Among the entries that follow, the required portion opens with the line containing "7．造粒机采用旋转式刀盘和微调装置，进行风冷式热切粒；" and closes with the line containing "型主要用于科研和教学。". Give that portion again exactly, and nothing else.

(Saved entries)
******
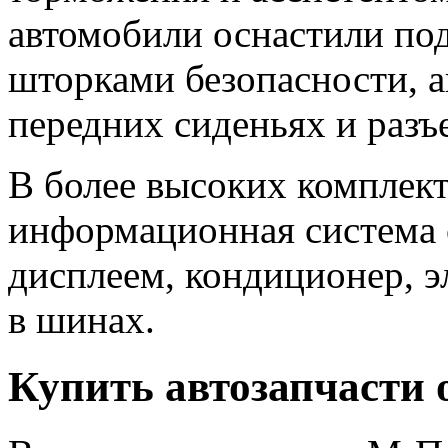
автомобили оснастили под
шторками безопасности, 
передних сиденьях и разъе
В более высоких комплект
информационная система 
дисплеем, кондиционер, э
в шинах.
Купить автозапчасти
******
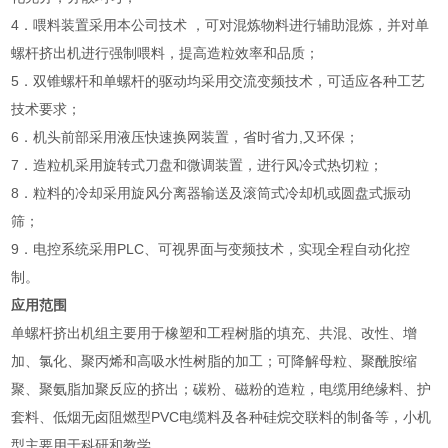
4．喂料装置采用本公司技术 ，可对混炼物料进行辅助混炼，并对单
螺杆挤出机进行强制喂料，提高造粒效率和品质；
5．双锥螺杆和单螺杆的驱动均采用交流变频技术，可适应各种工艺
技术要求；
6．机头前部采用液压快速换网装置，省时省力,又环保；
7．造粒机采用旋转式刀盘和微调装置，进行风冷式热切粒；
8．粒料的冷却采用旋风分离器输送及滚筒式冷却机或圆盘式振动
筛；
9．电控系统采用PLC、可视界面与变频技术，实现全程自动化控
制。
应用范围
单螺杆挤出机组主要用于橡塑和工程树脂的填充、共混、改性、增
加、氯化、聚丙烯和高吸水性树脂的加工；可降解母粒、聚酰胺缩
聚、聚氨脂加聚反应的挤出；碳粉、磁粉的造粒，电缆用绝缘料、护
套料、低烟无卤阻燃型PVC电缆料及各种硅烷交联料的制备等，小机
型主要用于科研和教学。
******
--- THE COMPLETED TASK ---
7．造粒机采用旋转式刀盘和微调装置，进行风冷式热切粒；
8．粒料的冷却采用旋风分离器输送及滚筒式冷却机或圆盘式振动
筛；
9．电控系统采用PLC、可视界面与变频技术，实现全程自动化控
制。
应用范围
单螺杆挤出机组主要用于橡塑和工程树脂的填充、共混、改性、增
加、氯化、聚丙烯和高吸水性树脂的加工；可降解母粒、聚酰胺缩
聚、聚氨脂加聚反应的挤出；碳粉、磁粉的造粒，电缆用绝缘料、护
套料、低烟无卤阻燃型PVC电缆料及各种硅烷交联料的制备等，小机
型主要用于科研和教学。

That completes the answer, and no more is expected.